Sementara, untuk laporan dugaan terkait permainan mafia tanah di Parigi Moutong sebagaimana disampaikan Zulfikar warga nelayan pesisir Bantaya – Parigi terhadap empat warga yang dikeluarkan dari tanah berair ditempatinya milik negara namun diklaim sebagai pemilik seseorang yang bermata ”cipit’ alias miliki fulus banyak.
“Kami merasa prihatin dengan permainan mafia tanah di Parigi pak…! Ini terjadi beberapa dekade lalu soal sengketa tanah pasir milik negara yang sudah ditempatinya sebelum Parimo jadi Kabupaten, tapi diklaim oleh warga keturunan mata ‘cipit’ adalah miliknya dan sudah dimenangkan di pengadilan (perdata) belum lama ini” urainya.
Anwar Hafid nampak terlihat mencatat dengan serius laporan warga tersebut, sembari memberi jawaban bahwa soal mafia tanah saat ini memang sangat menghawatirkan.
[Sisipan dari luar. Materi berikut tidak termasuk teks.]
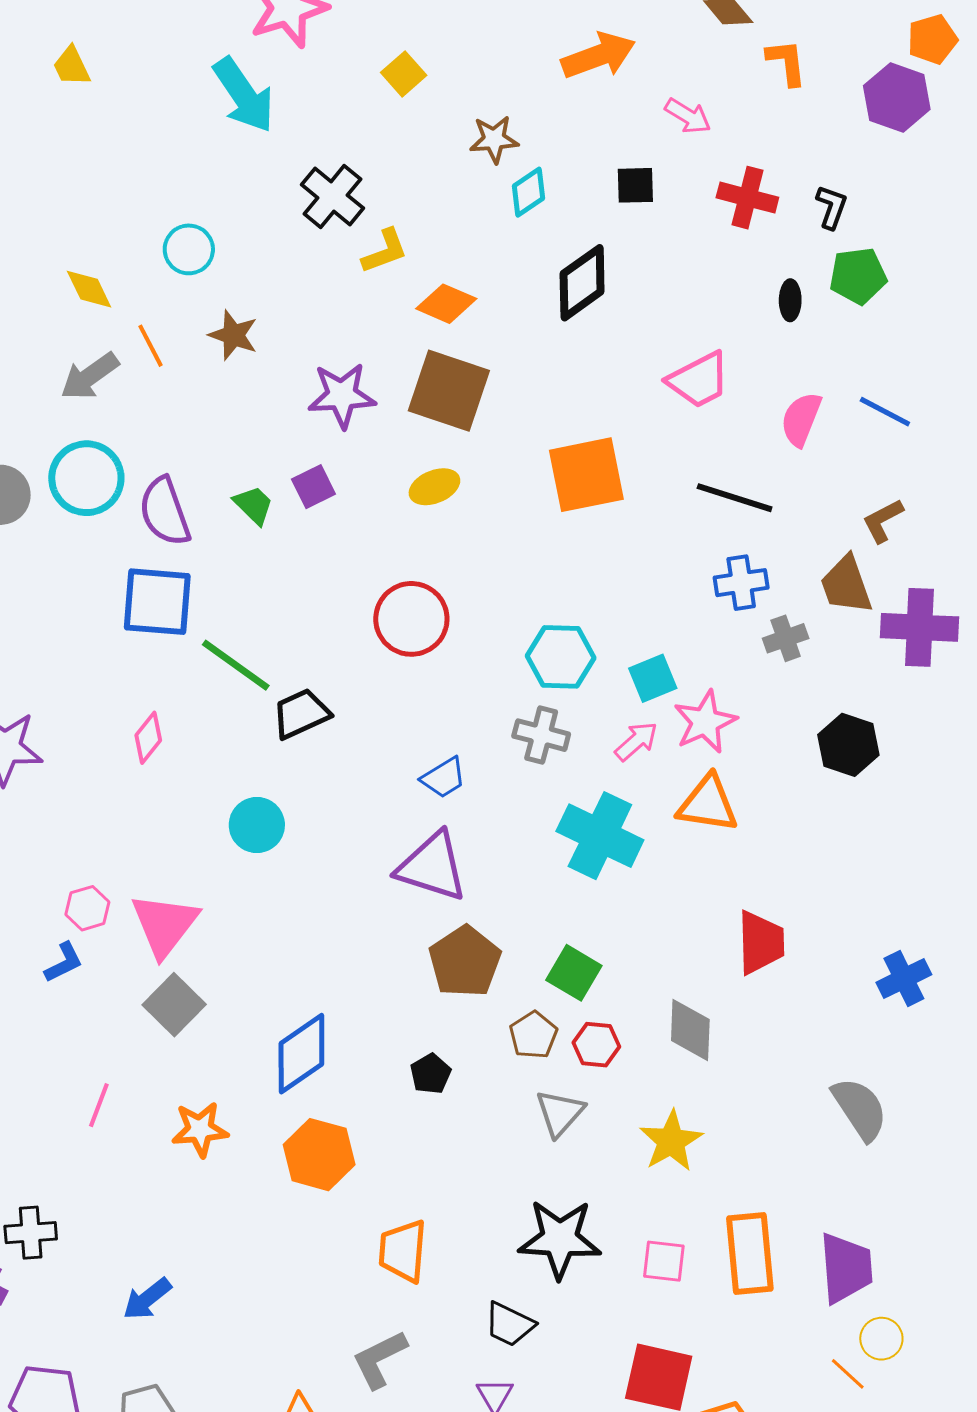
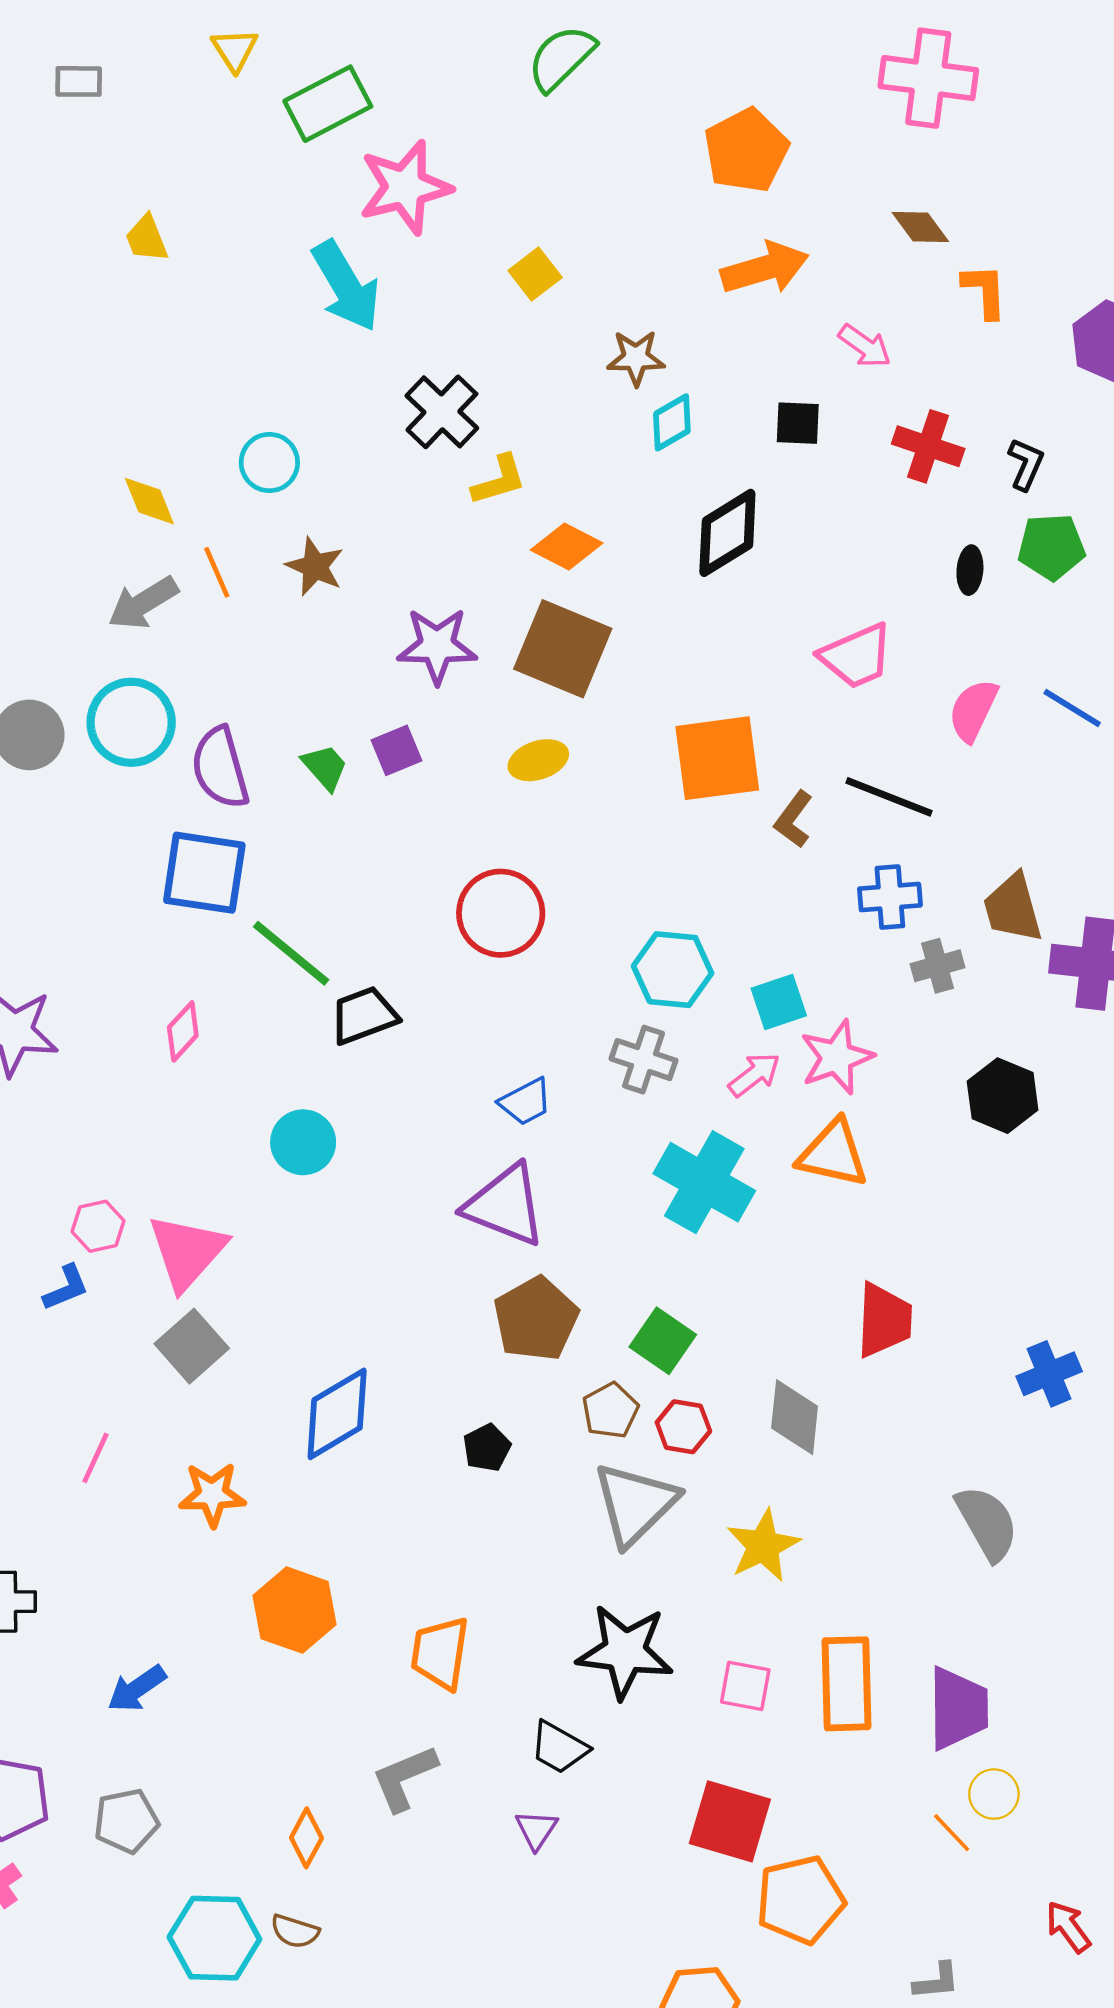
brown L-shape: (883, 521) -> (794, 819), moved, turned -30
gray triangle: (560, 1113) -> (635, 1504), size x1.5
orange hexagon: (319, 1155) -> (295, 1610), moved

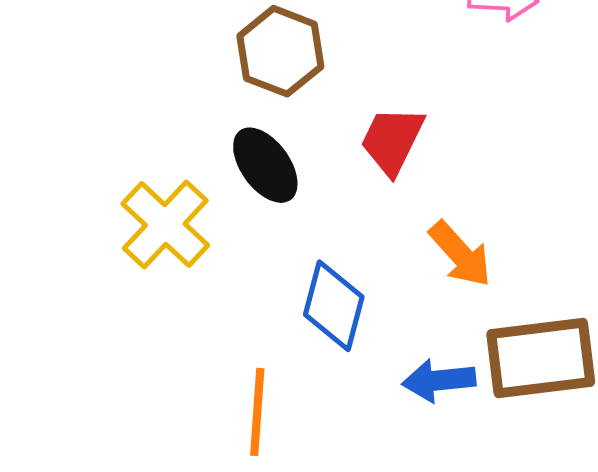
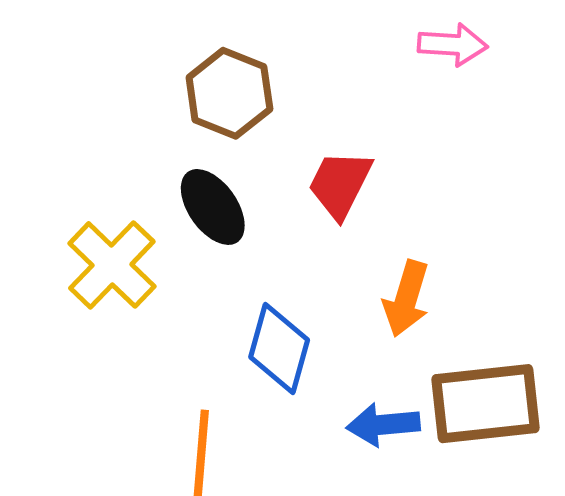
orange arrow: (460, 254) -> (406, 299), turned 58

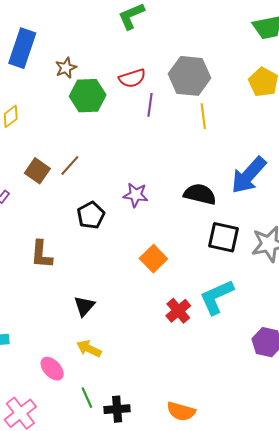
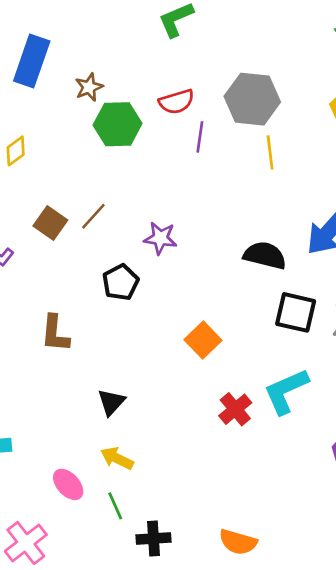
purple star: (136, 195) -> (160, 238), moved
green line: (87, 398) -> (115, 506), moved

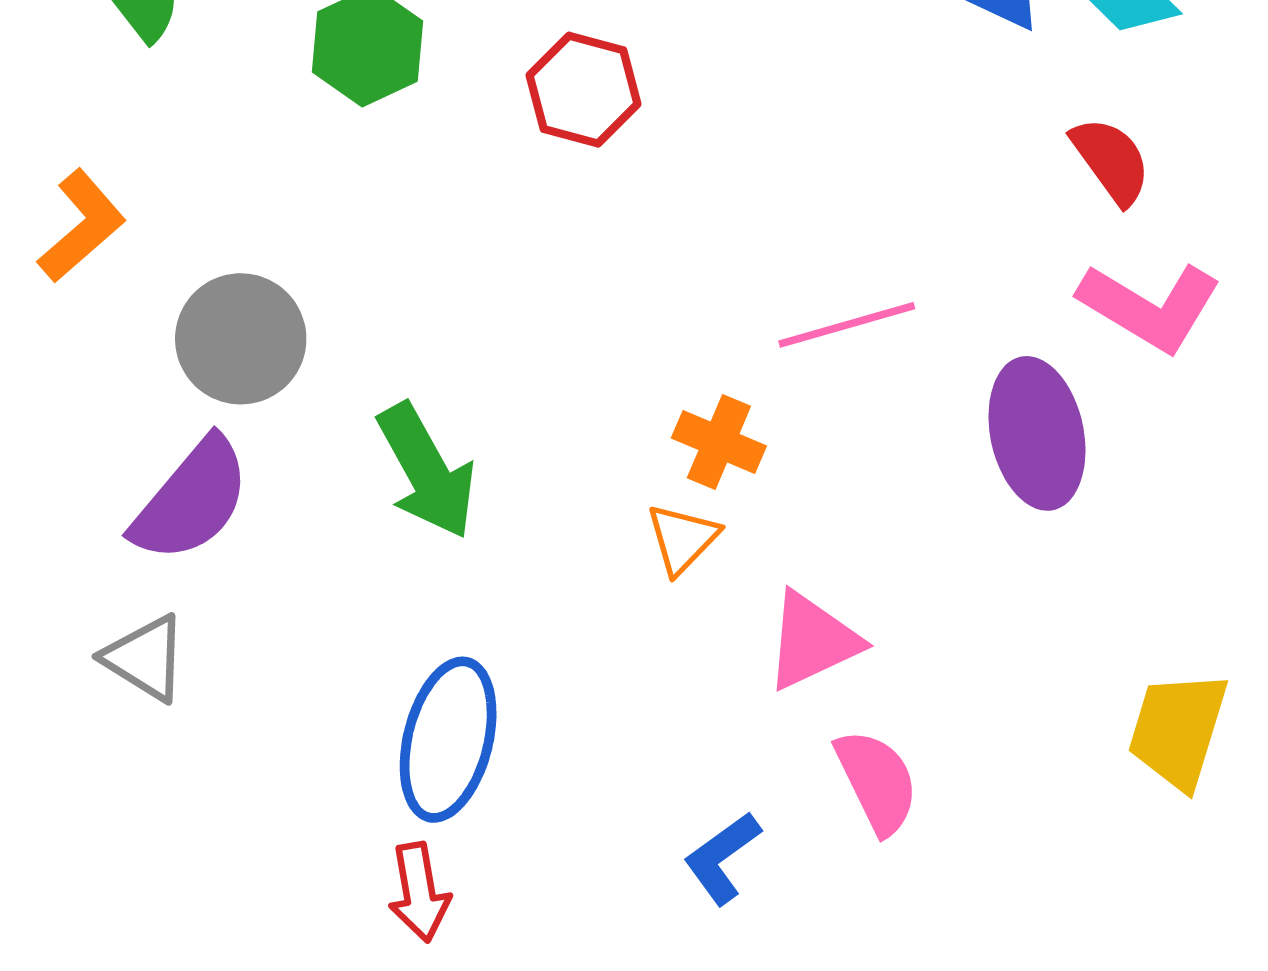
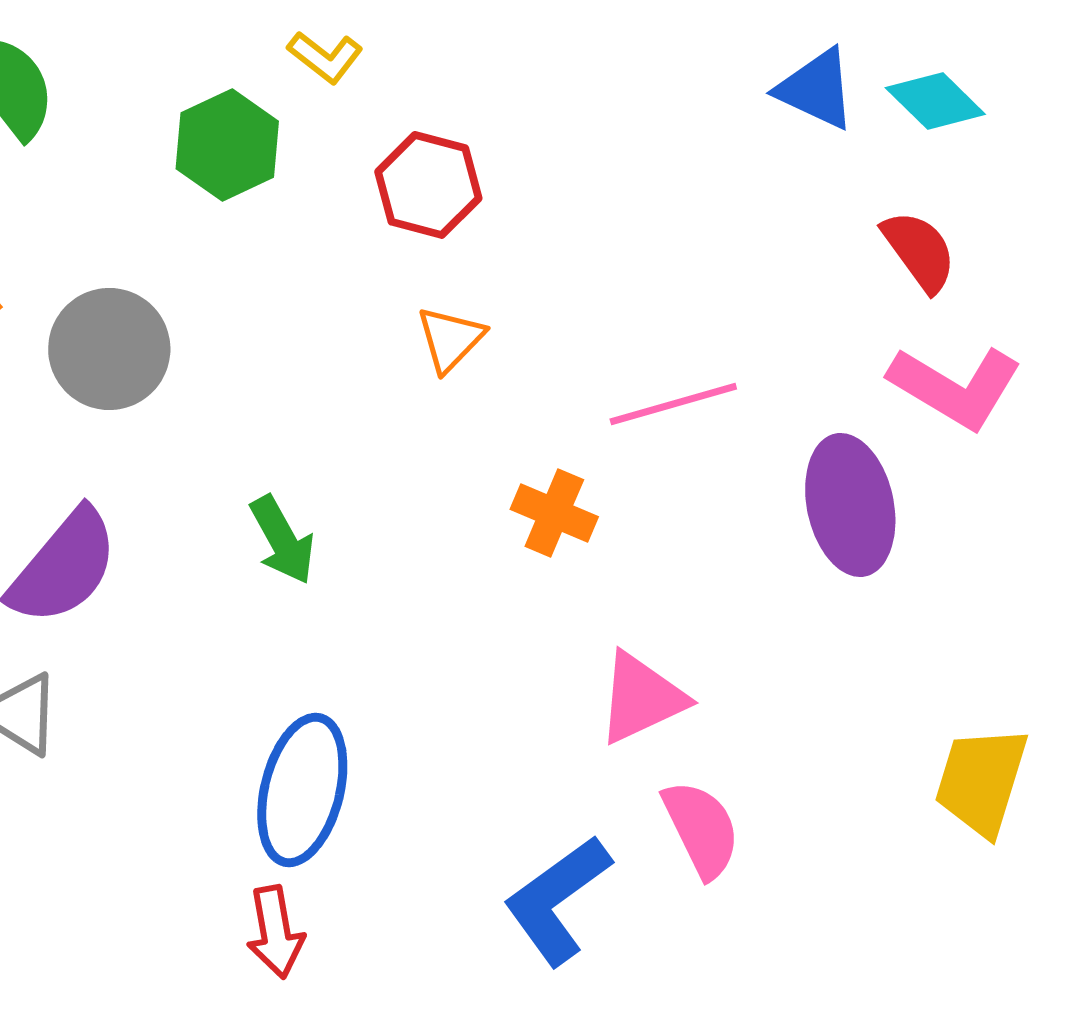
gray circle: (241, 339) -> (109, 349), moved
green arrow: (427, 471) -> (282, 540), size x0.7
orange triangle: (682, 539) -> (450, 339), moved
blue L-shape: (722, 858) -> (557, 900), size x1.5

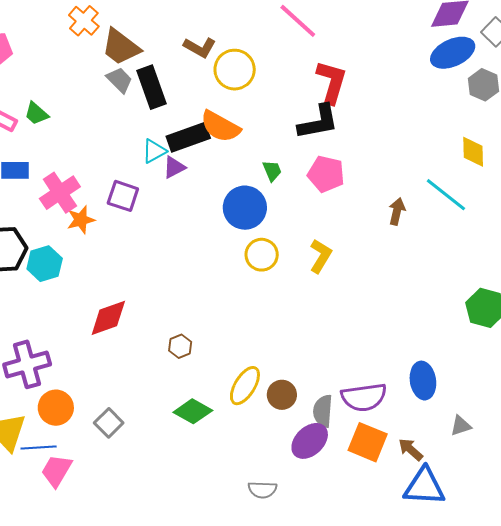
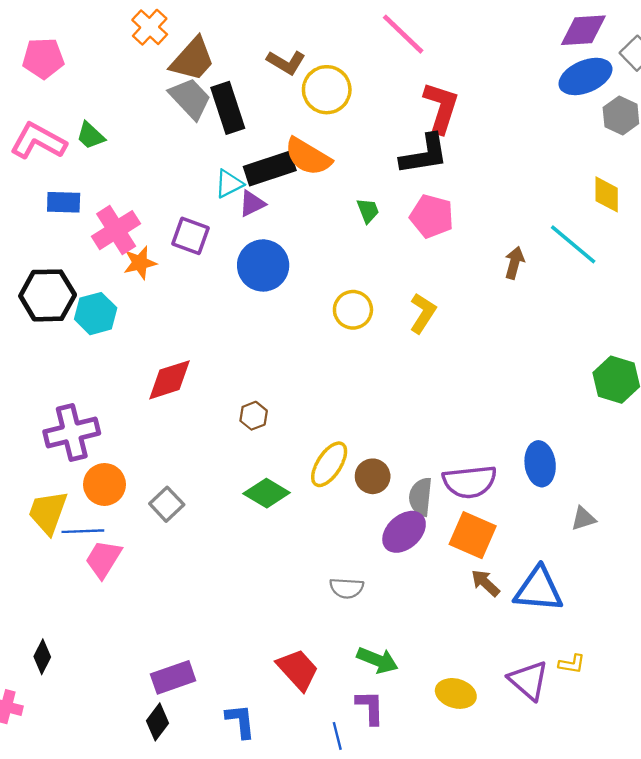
brown trapezoid: (121, 47) -> (193, 59), turned -87
gray trapezoid: (120, 80) -> (190, 98), size x1.4
blue circle: (245, 208) -> (263, 265), moved
brown arrow: (411, 449) -> (485, 583), moved

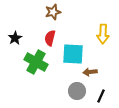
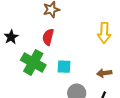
cyan square: (73, 54) -> (64, 67), moved, size x0.6
brown arrow: (90, 72) -> (104, 73), moved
Dan ini sudah menjadi kinerja Komisi II untuk mengikuti permainan kotor oknum mafia tanah.
“Di Indonesia saat ini yang trending menjadi fokus kinerja kami dari Komisi II yaitu soal mafia obat terlarang (darurat narkoba) dan kasus mafia tanah yang sangat menghawatirkan, sehingga saat ini pemerintah telah membentuk tim khusus untuk melakukan pemberantasannya” tutup Anwar Hafid dan langsung direspon konstituen yang hadir sekitar 600 orang.